The 3 Fastest Steps to Understanding a Tenant’s Credit

The credit report provides a prospective tenant’s likihood to pay, using past bills as a primary indictor. According to a TransUnion survey, a tenant's ability to pay rent is a concern for rental owners. In fact, 84% of landlords said rent payments were their top concern. Considering the effort and cost associated with evictions, understanding credit reports is crucial before accepting a new resident. This article summarizes how to read a tenant’s credit report and how to proceed with the information. You will learn the intricacies of the report but most importantly, you’ll find the fastest way to read a tenant’s credit report.


STEP 1: When to request the credit report

Denied applicants may claim “you discriminated against me” when you do not select them. Believe me, it’s even worse when you have a tenant who paid for the credit and background check and still got denied.
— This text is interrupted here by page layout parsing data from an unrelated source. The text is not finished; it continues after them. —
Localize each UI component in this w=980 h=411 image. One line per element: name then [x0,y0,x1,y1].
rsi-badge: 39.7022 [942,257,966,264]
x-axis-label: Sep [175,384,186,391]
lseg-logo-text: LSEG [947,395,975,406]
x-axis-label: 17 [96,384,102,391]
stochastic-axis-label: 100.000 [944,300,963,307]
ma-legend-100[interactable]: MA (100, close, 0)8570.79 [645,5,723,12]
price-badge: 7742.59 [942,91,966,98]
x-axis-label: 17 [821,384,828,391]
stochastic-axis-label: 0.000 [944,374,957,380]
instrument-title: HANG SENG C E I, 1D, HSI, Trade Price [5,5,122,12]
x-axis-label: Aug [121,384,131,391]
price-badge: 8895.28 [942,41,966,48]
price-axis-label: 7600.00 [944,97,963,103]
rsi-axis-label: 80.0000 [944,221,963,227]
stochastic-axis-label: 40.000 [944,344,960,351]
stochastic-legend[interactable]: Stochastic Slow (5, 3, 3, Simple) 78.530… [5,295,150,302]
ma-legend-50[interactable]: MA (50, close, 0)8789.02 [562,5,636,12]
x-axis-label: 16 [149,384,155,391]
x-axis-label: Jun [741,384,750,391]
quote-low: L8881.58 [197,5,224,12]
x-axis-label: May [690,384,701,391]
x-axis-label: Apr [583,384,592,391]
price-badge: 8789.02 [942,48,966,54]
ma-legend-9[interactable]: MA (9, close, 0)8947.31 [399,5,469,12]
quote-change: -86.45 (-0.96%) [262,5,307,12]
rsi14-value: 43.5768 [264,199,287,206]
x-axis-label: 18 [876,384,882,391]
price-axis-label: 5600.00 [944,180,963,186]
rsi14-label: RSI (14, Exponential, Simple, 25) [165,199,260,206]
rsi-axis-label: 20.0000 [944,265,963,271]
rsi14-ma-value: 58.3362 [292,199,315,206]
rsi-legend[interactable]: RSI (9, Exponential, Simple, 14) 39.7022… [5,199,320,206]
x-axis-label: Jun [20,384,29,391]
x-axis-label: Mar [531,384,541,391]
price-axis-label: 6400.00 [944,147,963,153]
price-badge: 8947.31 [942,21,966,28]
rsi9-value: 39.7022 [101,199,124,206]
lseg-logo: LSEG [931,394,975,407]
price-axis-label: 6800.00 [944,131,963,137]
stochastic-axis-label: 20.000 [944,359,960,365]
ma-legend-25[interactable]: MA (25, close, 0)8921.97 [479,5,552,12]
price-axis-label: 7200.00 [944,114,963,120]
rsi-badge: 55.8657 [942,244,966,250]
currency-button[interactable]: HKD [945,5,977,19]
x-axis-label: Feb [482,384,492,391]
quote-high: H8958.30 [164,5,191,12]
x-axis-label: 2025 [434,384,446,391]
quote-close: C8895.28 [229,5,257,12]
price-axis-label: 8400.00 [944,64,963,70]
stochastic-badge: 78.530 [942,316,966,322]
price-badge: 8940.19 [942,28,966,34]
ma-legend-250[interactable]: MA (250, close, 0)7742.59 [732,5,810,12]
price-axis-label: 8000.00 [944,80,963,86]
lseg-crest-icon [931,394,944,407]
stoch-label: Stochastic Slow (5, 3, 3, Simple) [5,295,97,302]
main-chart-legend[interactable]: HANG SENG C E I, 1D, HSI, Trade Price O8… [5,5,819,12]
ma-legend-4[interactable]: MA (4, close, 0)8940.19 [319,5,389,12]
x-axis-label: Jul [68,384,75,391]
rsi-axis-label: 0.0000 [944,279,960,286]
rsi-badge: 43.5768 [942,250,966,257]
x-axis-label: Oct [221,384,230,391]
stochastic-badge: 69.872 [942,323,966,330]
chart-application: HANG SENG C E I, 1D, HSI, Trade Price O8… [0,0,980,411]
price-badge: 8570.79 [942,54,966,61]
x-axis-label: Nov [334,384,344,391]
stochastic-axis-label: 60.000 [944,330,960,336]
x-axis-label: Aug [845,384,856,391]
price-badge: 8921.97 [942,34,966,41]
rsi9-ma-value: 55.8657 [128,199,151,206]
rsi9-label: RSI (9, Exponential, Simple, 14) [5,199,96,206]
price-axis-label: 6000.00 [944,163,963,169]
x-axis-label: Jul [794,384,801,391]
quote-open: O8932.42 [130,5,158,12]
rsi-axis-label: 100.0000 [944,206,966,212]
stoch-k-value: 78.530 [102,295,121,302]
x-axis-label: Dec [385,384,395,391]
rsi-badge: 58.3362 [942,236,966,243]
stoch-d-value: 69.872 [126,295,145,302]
How do you mitigate this risk?

The best time to pull their credit report is AFTER you review their application. At this point, you will know:

  1. Income and other assets - Do they have enough money to pay each month and is their income stable enough? Liquid assets in their bank account is also important.
  2. Other application information - For example, do they have a pitbull and your insurance does not allow pitbulls? Read more about Tenants with Animals here.

When a tenant does not pay as much for the application, or you make the application free, they are less likely to get upset when you deny their application due to objective qualifications not being met.

Pulling a tenant’s credit is highly recommended once their application has been reviewed. Waiting until the application is complete can save time and money by eliminating unqualified applicants early in the process. If the application has any red flags, it’s not worth taking them to the next step in the process. See our applicant screening article for more details.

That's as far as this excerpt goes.